+++ Record extracts

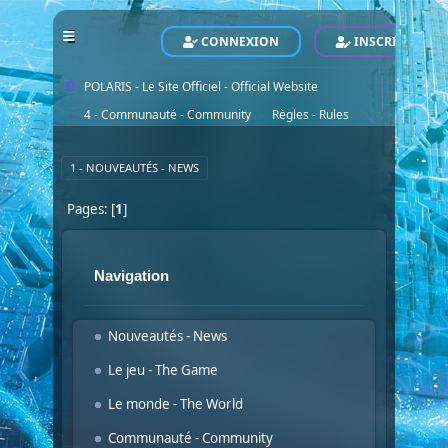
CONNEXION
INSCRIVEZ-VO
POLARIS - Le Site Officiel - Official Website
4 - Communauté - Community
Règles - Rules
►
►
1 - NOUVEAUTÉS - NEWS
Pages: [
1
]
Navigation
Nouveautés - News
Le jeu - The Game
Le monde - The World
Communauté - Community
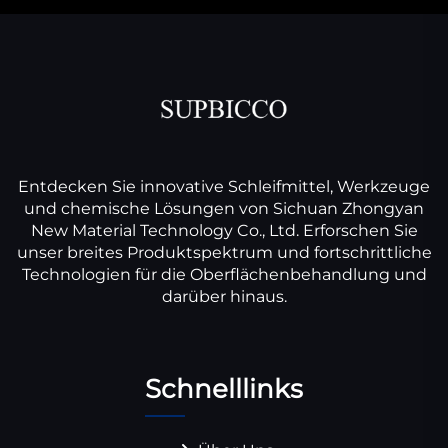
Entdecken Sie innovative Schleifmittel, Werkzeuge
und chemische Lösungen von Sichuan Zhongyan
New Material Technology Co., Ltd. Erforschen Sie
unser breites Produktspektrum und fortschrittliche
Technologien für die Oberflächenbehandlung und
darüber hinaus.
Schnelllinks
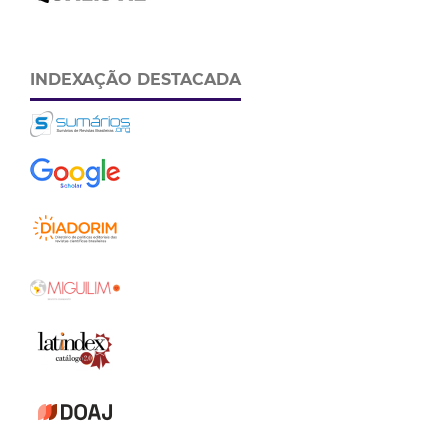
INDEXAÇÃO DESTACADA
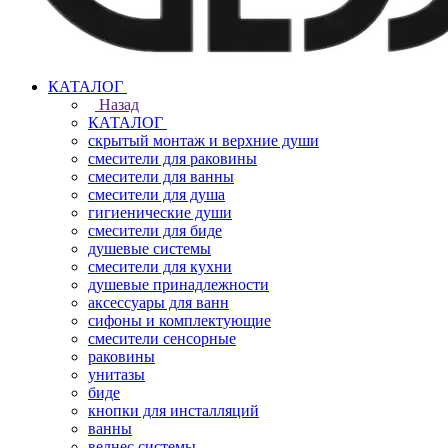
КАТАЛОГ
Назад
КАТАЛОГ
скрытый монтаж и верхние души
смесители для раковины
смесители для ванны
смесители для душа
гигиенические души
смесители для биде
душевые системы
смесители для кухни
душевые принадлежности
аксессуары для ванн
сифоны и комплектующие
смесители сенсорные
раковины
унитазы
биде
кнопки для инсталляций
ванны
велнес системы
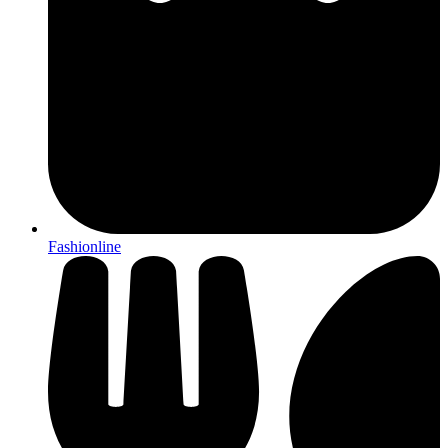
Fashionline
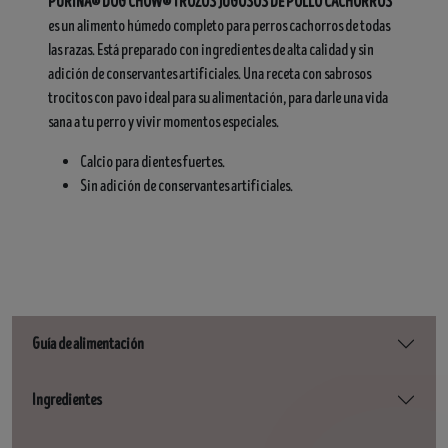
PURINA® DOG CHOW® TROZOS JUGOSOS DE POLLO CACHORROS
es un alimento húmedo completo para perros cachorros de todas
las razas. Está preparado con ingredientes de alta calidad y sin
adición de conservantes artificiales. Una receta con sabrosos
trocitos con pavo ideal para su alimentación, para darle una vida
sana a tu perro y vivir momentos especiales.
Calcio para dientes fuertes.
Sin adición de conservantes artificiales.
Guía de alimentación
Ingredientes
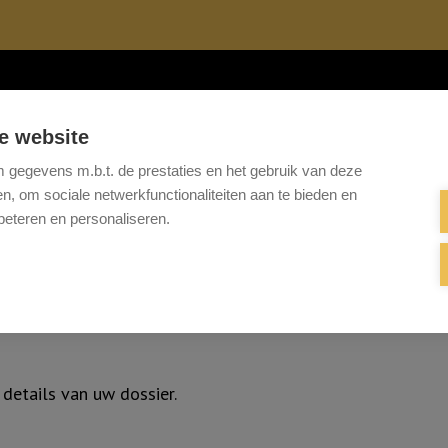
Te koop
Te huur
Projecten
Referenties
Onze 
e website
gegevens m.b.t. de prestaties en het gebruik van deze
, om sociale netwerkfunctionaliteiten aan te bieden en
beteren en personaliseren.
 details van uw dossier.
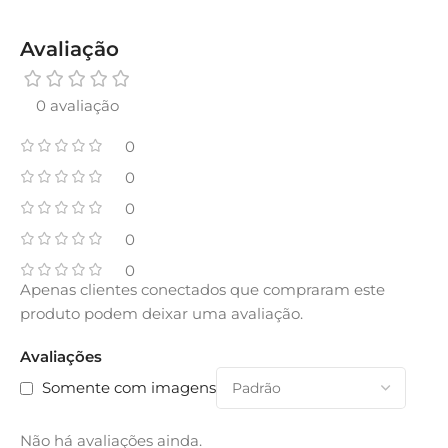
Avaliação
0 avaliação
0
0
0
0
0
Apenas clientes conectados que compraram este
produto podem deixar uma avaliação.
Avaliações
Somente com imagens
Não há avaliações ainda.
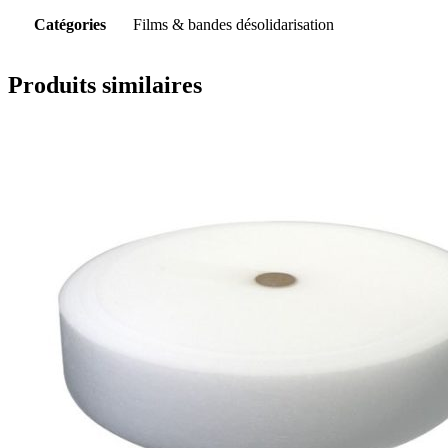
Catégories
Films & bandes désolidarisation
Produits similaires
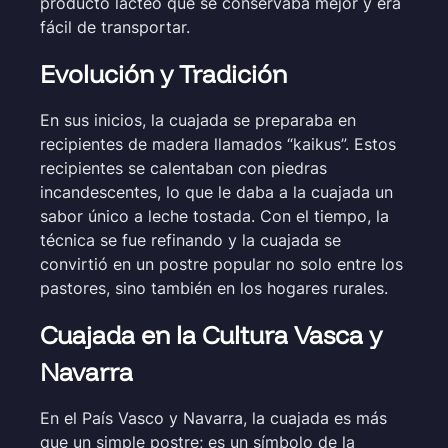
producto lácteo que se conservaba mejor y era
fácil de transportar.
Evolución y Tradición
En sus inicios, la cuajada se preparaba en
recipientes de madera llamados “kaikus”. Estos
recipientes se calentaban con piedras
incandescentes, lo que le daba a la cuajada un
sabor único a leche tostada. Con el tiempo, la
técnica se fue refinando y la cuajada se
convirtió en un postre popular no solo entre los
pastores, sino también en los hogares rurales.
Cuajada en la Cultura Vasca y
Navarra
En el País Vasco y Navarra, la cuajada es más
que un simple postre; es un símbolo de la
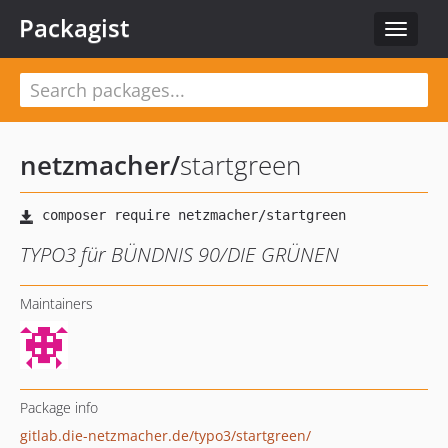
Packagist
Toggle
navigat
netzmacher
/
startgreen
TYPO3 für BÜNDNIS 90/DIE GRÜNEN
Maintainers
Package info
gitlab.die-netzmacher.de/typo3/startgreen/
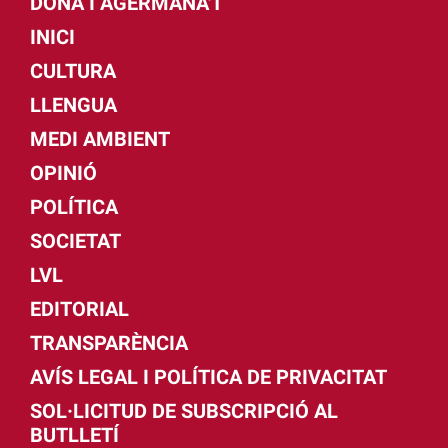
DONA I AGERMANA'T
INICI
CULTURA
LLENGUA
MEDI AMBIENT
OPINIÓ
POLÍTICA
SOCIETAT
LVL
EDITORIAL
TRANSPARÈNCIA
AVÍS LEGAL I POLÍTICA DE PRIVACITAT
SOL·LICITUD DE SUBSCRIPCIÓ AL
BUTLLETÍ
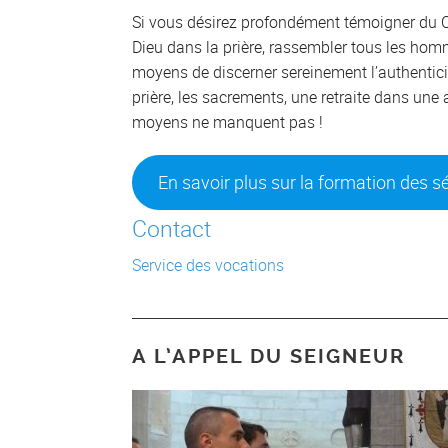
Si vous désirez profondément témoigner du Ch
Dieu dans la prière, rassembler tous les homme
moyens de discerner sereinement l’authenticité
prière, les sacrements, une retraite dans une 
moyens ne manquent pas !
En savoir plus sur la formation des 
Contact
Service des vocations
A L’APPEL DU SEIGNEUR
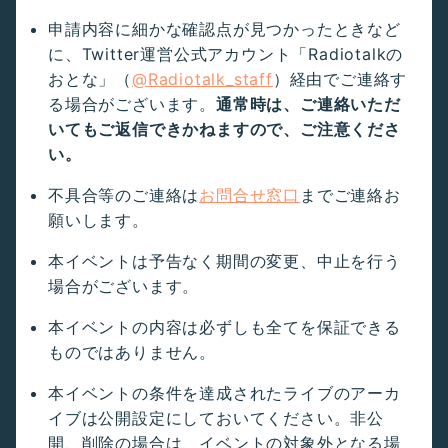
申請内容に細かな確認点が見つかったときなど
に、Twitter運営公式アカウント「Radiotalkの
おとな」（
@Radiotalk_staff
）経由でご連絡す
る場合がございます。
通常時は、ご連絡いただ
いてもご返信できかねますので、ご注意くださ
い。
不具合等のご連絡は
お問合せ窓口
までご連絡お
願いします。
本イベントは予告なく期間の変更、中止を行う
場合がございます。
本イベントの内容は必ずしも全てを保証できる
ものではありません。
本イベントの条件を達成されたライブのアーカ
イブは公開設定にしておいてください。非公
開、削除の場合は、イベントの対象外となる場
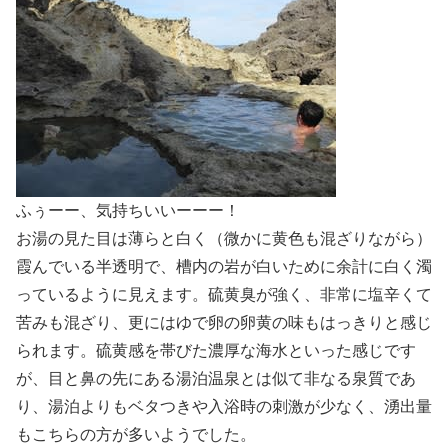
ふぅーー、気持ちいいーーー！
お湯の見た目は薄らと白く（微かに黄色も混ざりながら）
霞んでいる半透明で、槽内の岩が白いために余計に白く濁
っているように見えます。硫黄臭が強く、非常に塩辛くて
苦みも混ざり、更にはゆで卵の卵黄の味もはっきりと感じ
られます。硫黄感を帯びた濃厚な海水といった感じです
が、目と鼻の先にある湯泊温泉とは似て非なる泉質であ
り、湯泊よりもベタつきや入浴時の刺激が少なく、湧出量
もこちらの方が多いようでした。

++++++

=== Your instructions ===
Your answer must be the lines above from the one holding "INDEXAÇÃO DESTACADA" up to and including the one holding "PURINA® DOG CHOW®", exact and with no pictures.

=== Result for this exercise ===
INDEXAÇÃO DESTACADA
КАТАЛОГ
Назад
КАТАЛОГ
скрытый монтаж и верхние души
смесители для раковины
смесители для ванны
смесители для душа
гигиенические души
смесители для биде
душевые системы
смесители для кухни
душевые принадлежности
аксессуары для ванн
сифоны и комплектующие
смесители сенсорные
раковины
унитазы
биде
кнопки для инсталляций
ванны
велнес системы
Fashionline
PURINA® DOG CHOW® TROZOS JUGOSOS DE POLLO CACHORROS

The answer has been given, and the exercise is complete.